Mas a pressão internacional sobre a delegação brasileira foi muito forte. As ONGs estrangeiras que atuam na Amazônia chegaram a levar à Europa um dos netos do famoso cacique Raoni, para defender o apoio à Declaração. No final, os diplomatas do Itamaraty acabaram cedendo e assinaram o tratado, por entenderem que o documento não tinha caráter impositivo e poderia ser descumprido pelo Brasil. Foi um erro colossal.
Desconhecimento
"Por incrível que pareça, os diplomatas brasileiros desconheciam que nossa Constituição foi alterada pela reforma do Judiciário em 2004 e duas das modificações se referem expressamente às relações internacionais. Também não sabiam que qualquer tratado de direitos humanos assinado pelo Brasil agora se torna norma constitucional e tem de ser imediatamente cumprido, caso seja ratificado pelo Congresso (art. 5º, parágrafo 3º). E também não sabiam que, nesse particular, a Constituição (art. 5º, parágrafo 4º) passou a determinar que o governo brasileiro aceite ser julgado por tribunais internacionais", explica o advogado Celso Serra, considerado um dos maiores especialistas na questão indígena.
A seu ver, o erro do Itamaraty foi primário e quase causou um problema institucional, porque o presidente Lula ameaçou punir o general Augusto Heleno. "Se realmente houvesse a punição, ninguém sabe o que poderia acontecer. A única coisa que se sabe é que haveria uma grave crise entre o governo e as Forças Armadas", salienta Serra, que coordena os estudos da Maçonaria brasileira sobre a questão amazônica, como representante da histórica Loja Dous de Dezembro.
"Agora, não há alternativa. O governo terá de esquecer que assinou a Declaração da ONU. Não pode sequer enviá-la ao Congresso, porque os parlamentares não querem ratificá-la. E esta seria a primeira vez que o Congresso brasileiro recusaria um tratado internacional assinado pelo governo. Por isso, é melhor esquecer que o tratado existe e foi assinado pelo Brasil", destaca Serra, que tem feito palestras sobre o assunto em vários estados.
Fonte: Tribuna da Imprensa
General vê ameaças à soberania
Em artigo publicado na edição brasileira da revista "Military Review", o general-de-brigada Luiz Eduardo Rocha Paiva, ex-comandante da Escola de Comando e Estado-Maior do Exército (Eceme), afirma que "a Amazônia Brasileira é um imenso espaço rico em recursos e vazio em termos de população, agências e órgãos do Estado".

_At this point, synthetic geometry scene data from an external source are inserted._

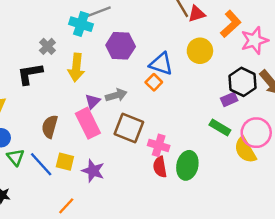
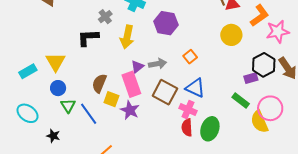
blue triangle: (161, 64) -> (195, 88), moved
yellow square: (65, 162) -> (111, 99), moved
purple star: (93, 171) -> (130, 110), moved

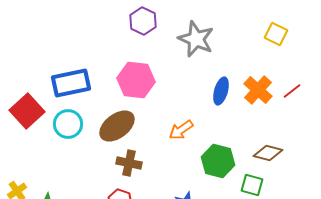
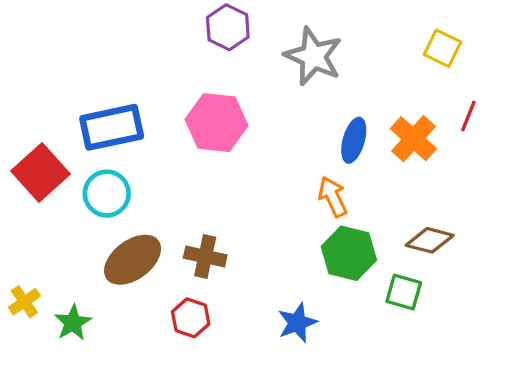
red line: (292, 91) -> (468, 116), moved, turned -30
brown ellipse: (117, 126) -> (133, 260), moved
orange arrow: (181, 130) -> (333, 197), moved, turned 100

"É comum organizações não-governamentais (ONGs) ocuparem os espaços que cabem ao Estado brasileiro, sendo que muitas destas organizações representam, veladamente, interesses internacionais públicos ou privados", diz o oficial.
Como deixou o serviço ativo no ano passado, o general Paiva pode falar abertamente sobre a "cobiça internacional pelas riquezas da Amazônia", confirmando que esta questão se tornou o principal tema que mobiliza a Escola de Comando e Estado-Maior do Exército, a ESG e as outras instituições de altos estudos da Marinha e da Aeronáutica.
Em sua opinião, realmente existem ameaças à soberania brasileira, sobretudo na região entre Roraima e Amapá, que é pouco povoada e pode ser transformada em território autônomo, com entrada proibida a não-índios. Por isso, é contra a demarcação da reserva Raposa Serra do Sol em áreas contínuas, defendendo a tese de que é preciso haver a povoação da faixa de fronteira, com vilarejos, cidades e bases militares.
Fonte: Tribuna da Imprensa
Nota do Defesa Brasil
Internacionalização da Amazônia: paranóia ou possibilidade Real? Cabe a cada um formar sua opinião. Os subsídios não faltam. Seguiremos acompanhando de perto o assunto.